Uses Minijinja (a Rust Jinja2 port) to render HTML templates. Both render_report() and render_trace_report() accept a SimulationResult and optional JSON-serialised progress events, and return an HTML string. Templates are compiled into the binary via include_str!.
Thin binary that:
- Parses CLI arguments with
clap. - Detects single-file vs directory mode.
- Calls
run_config()for each config file. - Spawns a progress-collector thread to capture
ProgressEvents for report charts. - Writes the HTML report.
Uses mimalloc as the global allocator, which is critical for performance with the musl target — musl's default allocator serialises all allocations on a global mutex, causing severe slowdowns in parallel workloads.
Tauri v2 desktop application. The Rust backend exposes Tauri commands (defined in src/commands/) that the React frontend calls via invoke().
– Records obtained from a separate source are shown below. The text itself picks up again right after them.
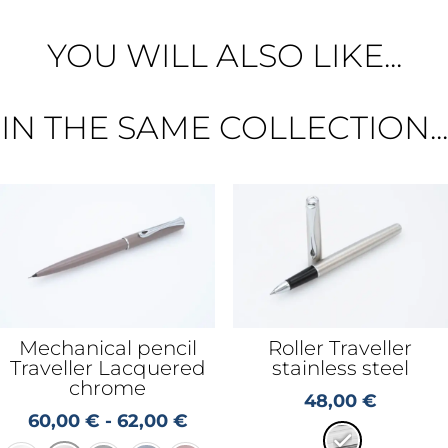
YOU WILL ALSO LIKE...
IN THE SAME COLLECTION...
Mechanical pencil
Roller Traveller
Traveller Lacquered
stainless steel
chrome
48,00
€
60,00
€
-
62,00
€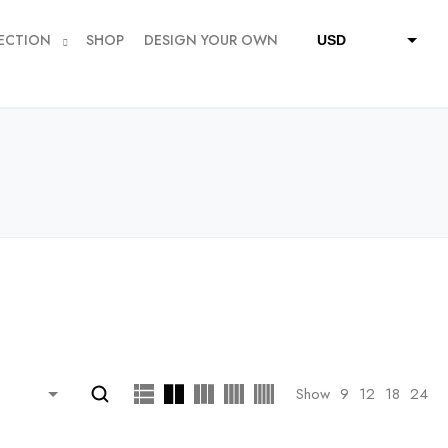
ECTION
SHOP
DESIGN YOUR OWN
USD
QAR
SAR
AED
Show
9
12
18
24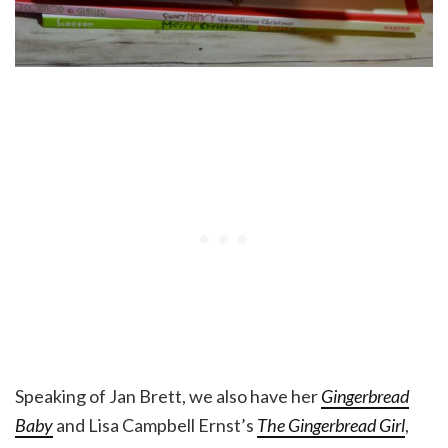
Speaking of Jan Brett, we also have her
Gingerbread
Baby
and Lisa Campbell Ernst’s
The Gingerbread Girl
,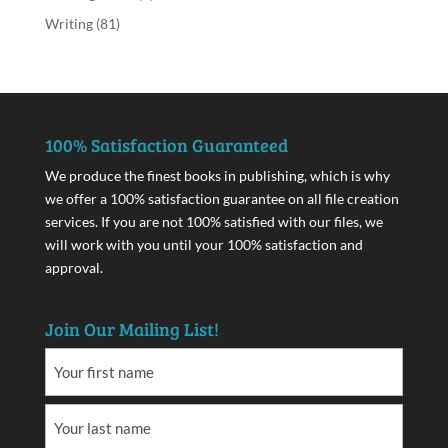
Writing
(81)
100% Satisfaction Guaranteed
We produce the finest books in publishing, which is why
we offer a 100% satisfaction guarantee on all file creation
services. If you are not 100% satisfied with our files, we
will work with you until your 100% satisfaction and
approval.
Join Our Mailing List!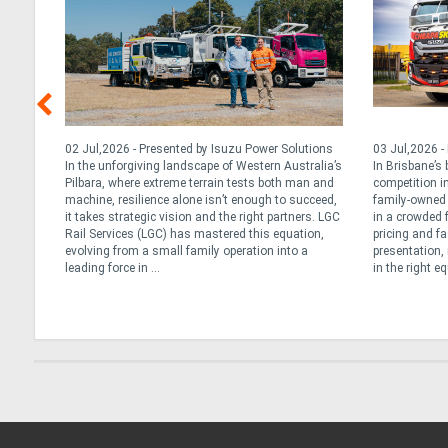
, 2026
02 Jul,2026 - Presented by Isuzu Power Solutions
03 Jul,2026 -
cle,
In the unforgiving landscape of Western Australia’s
In Brisbane’s
que
Pilbara, where extreme terrain tests both man and
competition in
ly’s
machine, resilience alone isn’t enough to succeed,
family-owned 
 Daily
it takes strategic vision and the right partners. LGC
in a crowded 
 long
Rail Services (LGC) has mastered this equation,
pricing and fa
tarted
evolving from a small family operation into a
presentation, 
leading force in ...
in the right e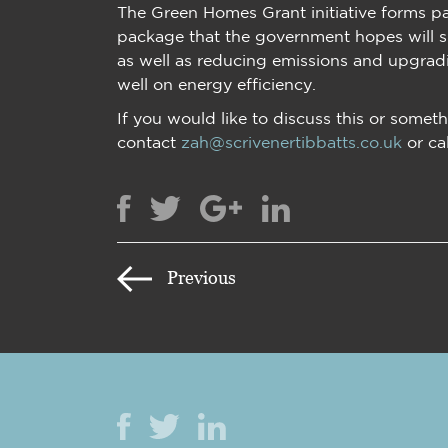
The Green Homes Grant initiative forms pa
package that the government hopes will 
as well as reducing emissions and upgradi
well on energy efficiency.
If you would like to discuss this or someth
contact
zah@scrivenertibbatts.co.uk
or ca
Previous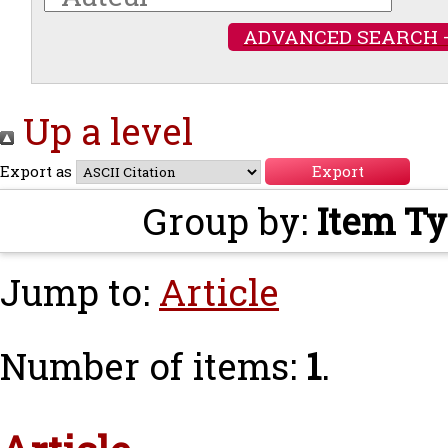
ADVANCED SEARCH 
Up a level
Export as
Group by:
Item T
Jump to:
Article
Number of items:
1
.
Key commands:
| Command | Description |
|---|---|
run_simulation |
Start a simulation; progress events streamed via Tauri events |
cancel_simulation |
Set the cancel flag |
generate_report |
Render and return HTML |
save_and_open_report |
Write HTML to disk and open in browser |
parse_tgf / parse_ped |
Parse uploaded pedigree files |
export_tgf |
Serialize current pedigree to TGF |
validate_pedigree |
Check DAG, connectivity |
build_extended_pedigree |
Extend pedigree for outside calculation |
parse_haplotypes_json / export_haplotypes_json |
Haplotype serialisation |
list_kits / load_kit / load_custom_csv |
Marker set management |
All parallelism uses Rayon. The thread pool is created explicitly with ThreadPoolBuilder so its size is controlled by the user parameter, not Rayon's global default.
Within each batch:
n_chunks = rayon::current_num_threads()
chunk_size = batch_length / n_chunks
Each chunk runs sequentially with a single RNG (seeded once per chunk). This avoids the cost of initialising a ChaCha20 RNG state for every iteration — an initialisation that was the root cause of a 10–16× performance regression when per-iteration RNGs were used.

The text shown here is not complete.